McDonough, GA – At 7:30 p.m. Monday, 11 March 2013, the Henry County Board of Education called to order 30 minutes later than scheduled, opened to thundering applause from approximately 200 members of the community, some whom had been waiting for an hour and a half to speak to the board.
For more than an hour a dozen plus people spoke during the public comment segment of the meeting, the majority of which spoke against a potential privatization of custodial and landscaping services.
Henry County Schools issued requests for proposals (RFP), to firms providing custodial and landscaping services, the bid deadline is March 22.
The proposal could affect 285 custodians and 19 grounds crew workers if privatized.
Speaking first in support of the custodians and landscape workers was Willie Allen, UniServ director for the Georgia Association of Educators.
Allen opened by thanking the board for considering the informational document he had provided each board member, and spoke to several points within the document. This writer was able to obtain a copy of the seven page document “Why Privatization is Bad for Our Schools and Our Community,” and until now unavailable to the public, posted here.

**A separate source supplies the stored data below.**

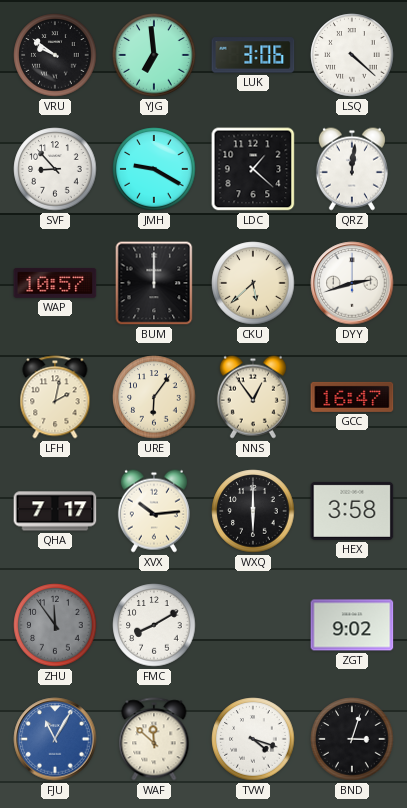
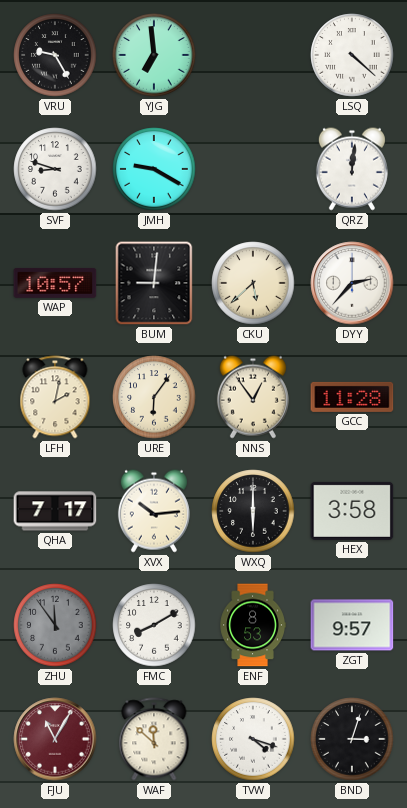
VRU: 9:51 -> 9:25
LUK: 3:06 -> none
SVF: 8:53 -> 8:48
LDC: 1:22 -> none
BUM: 12:00 -> 9:01
DYY: 2:42 -> 2:37
GCC: 16:47 -> 11:28
ENF: none -> 8:53
ZGT: 9:02 -> 9:57
FJU dial: blue -> burgundy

Allen noted, “51% give money out of their own pocket to help students for things such as classroom materials – and more importantly for lunch.”
Allen continued, “Our custodians and landscape employees are not just custodians and landscape employees,” interrupted by applause “They are professionals in a profession that they love.”
Edward Head of McDonough said, “we are very much disturbed, by the way this has happened. It seems that nobody went to the custodians and tried to get some concessions, from them to find out what they could contribute. Everybody seems to be set on their minds to outsource, these people are, they, -- our neighbors, they are our church folk, we worship together, we pray together, and we vote, board members, you know we elect you to run our school system.” There was another standing ovation before Edward continued.
“when we work together, we can work out things, when we come together for the better good, we can do some good things, so you know it seems so disrespectful to them, -- its their livelihood.” ---- “It’s easy to outsource,” he said. “But these are human beings. Henry County can do better than this.”
Key points made by all of the speakers; Custodians are a part of each schools culture, while many Principals and teachers come and go. They are disciplinarians, counselors, role models, liaison to the community and parents. The person frequently called when an alarm goes off in the middle of the night, they open buildings for special events, set up equipment and put it away. And yes they do the job they were hired to do, take out the trash and mop the floors.